Die komplexe Umgebung massereicher Schwarzer Löcher sind Bereiche der Hochenergiephysik, in denen beschleunigte Teilchen entlang der Systemachse kollimiert werden. Diese Prozesse führen zur Entstehung eindrucksvoller Jets, die sich über mehrere Kiloparsecs und damit weit über die Grenzen ihrer Wirtsgalaxien hinaus erstrecken. Die Polarisation des Lichts enthält wertvolle Informationen über die physikalischen Bedingungen und die Konfiguration des Magnetfeldes in der Nähe des Schwarzen Lochs, wo diese Strahlung emittiert wurde. Bei der Beobachtung in polarisiertem Licht sieht der Kern von M87 viel schwächer und weniger polarisiert aus als der ausgedehnte Jet, der einen bemerkenswerten Polarisationsgrad von über 20% erreicht. Dieser Unterschied spiegelt die Komplexität des Kernbereichs wider, in dem die Jet-Struktur bis auf die kleinsten physikalischen Skalen schrumpft.

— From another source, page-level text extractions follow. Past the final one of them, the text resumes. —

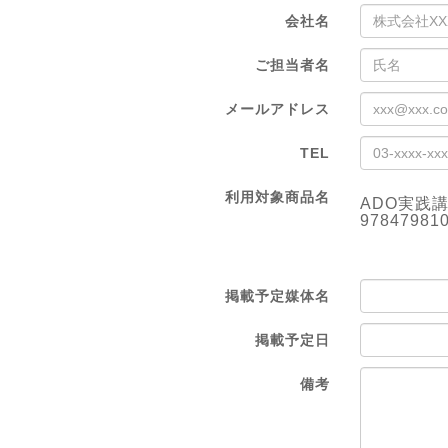
会社名
ご担当者名
メールアドレス
TEL
利用対象商品名
ADO実践
97847981
掲載予定媒体名
掲載予定日
備考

"Indem wir den Orientierungswinkel des polarisierten Lichts abbilden, können wir die spiralförmige Struktur der Magnetfeldverteilung im Jet nachzeichnen", erklärt Alejandra Fresco, die zurzeit mit Andrea Merloni (MPE) und Celine Peroux (ESO) ihre Doktorarbeit anfertigt. "Diese Struktur bildet sich normalerweise in Jets aufgrund des Drehimpulses, den das ausgestoßene Material trägt und der die Magnetfeldlinien in Jet-Richtung verdreht.“ Dies zeigt sich in einem charakteristischen Muster, bei dem benachbarte Abschnitte im Jet polarisiertes Licht mit senkrechter Ausrichtung abgeben.

Ein weiteres Ergebnis der Studie ist die geringe Aktivität in der Nähe des Kerns während der Beobachtungen. HST-1, eine berühmte Rekollimationsregion, die während einer Periode verstärkter Aktivität in den Jahren 2005-2007 noch heller als der Kern wurde, ist in den ALFOCS-Bildern vom April 2017 kaum zu erkennen. Röntgenbeobachtungen mit dem Chandra-Teleskop während derselben Epoche bestätigen diese Beobachtungen.

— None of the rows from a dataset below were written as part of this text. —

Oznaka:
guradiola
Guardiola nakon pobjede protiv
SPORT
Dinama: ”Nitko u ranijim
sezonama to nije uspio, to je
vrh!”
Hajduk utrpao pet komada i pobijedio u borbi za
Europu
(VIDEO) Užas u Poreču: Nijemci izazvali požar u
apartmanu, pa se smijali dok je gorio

Dieses Projekt wurde in Zusammenarbeit mit den IAC-Forschern Juan Antonio Fernández Ontiveros, Almudena Prieto und Jose Antonio Acosta Pulido durchgeführt und war dank der einzigartigen polarimetrischen Fähigkeiten des am Nordic Optical Telescope (NOT) montierten ALFOSC-Instruments am Roque de los Muchachos-Observatorium in La Palma möglich.